*** Study material ***
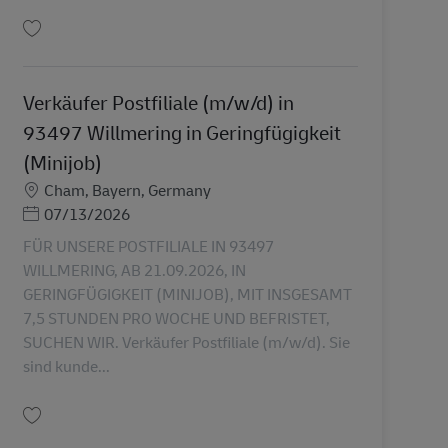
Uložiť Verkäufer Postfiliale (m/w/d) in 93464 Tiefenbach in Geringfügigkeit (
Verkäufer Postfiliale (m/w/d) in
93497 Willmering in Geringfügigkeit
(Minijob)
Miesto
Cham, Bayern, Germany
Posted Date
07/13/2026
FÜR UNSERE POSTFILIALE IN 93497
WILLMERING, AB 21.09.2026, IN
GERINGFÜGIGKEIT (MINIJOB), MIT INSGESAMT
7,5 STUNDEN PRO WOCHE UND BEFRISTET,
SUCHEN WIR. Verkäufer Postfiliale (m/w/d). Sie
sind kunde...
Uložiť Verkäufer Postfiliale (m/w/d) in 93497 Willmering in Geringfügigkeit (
***
*** Study material ***
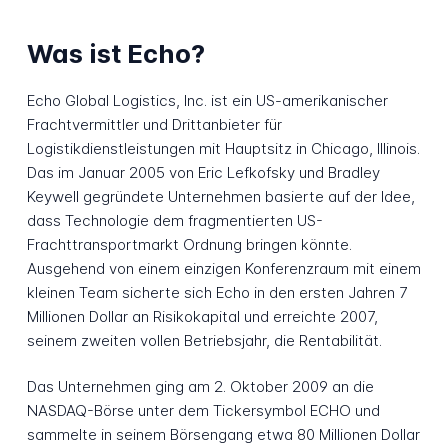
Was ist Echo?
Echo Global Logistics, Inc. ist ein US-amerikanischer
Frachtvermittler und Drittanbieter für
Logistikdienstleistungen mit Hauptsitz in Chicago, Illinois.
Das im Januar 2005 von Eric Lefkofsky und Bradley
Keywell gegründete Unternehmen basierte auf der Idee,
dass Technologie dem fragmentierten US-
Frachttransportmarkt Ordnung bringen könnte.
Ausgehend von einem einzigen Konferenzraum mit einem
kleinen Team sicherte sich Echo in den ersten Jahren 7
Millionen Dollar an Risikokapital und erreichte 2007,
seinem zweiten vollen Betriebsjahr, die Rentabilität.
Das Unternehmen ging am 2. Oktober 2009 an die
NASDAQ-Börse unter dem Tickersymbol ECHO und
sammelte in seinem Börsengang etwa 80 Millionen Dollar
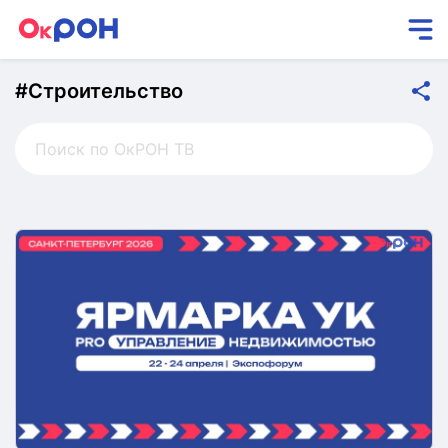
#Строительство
***
*** Study material ***
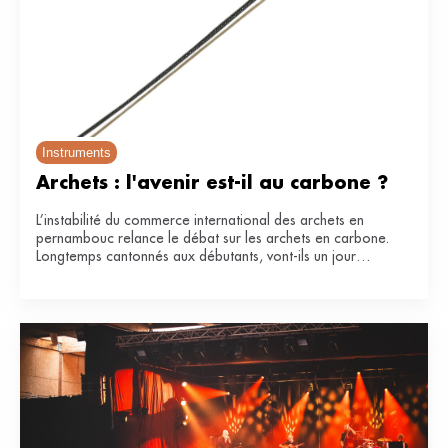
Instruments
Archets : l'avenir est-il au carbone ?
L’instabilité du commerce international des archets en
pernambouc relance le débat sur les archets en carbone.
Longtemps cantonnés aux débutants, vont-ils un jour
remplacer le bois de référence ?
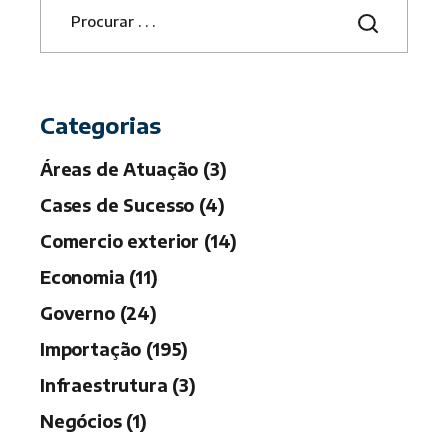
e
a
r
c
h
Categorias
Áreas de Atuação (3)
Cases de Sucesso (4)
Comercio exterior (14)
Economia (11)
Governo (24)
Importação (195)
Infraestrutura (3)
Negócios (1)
***
▶ _Action item_
All lines in the listing above from the line containing "SUCHEN WIR. Verkäufer" to the line containing "Uložiť Verkäufer Postfiliale (m/w/d) in 93497", inclusive, should be retyped exactly; no other lines should appear.

▶ _Task response_
SUCHEN WIR. Verkäufer Postfiliale (m/w/d). Sie
sind kunde...
Uložiť Verkäufer Postfiliale (m/w/d) in 93497 Willmering in Geringfügigkeit (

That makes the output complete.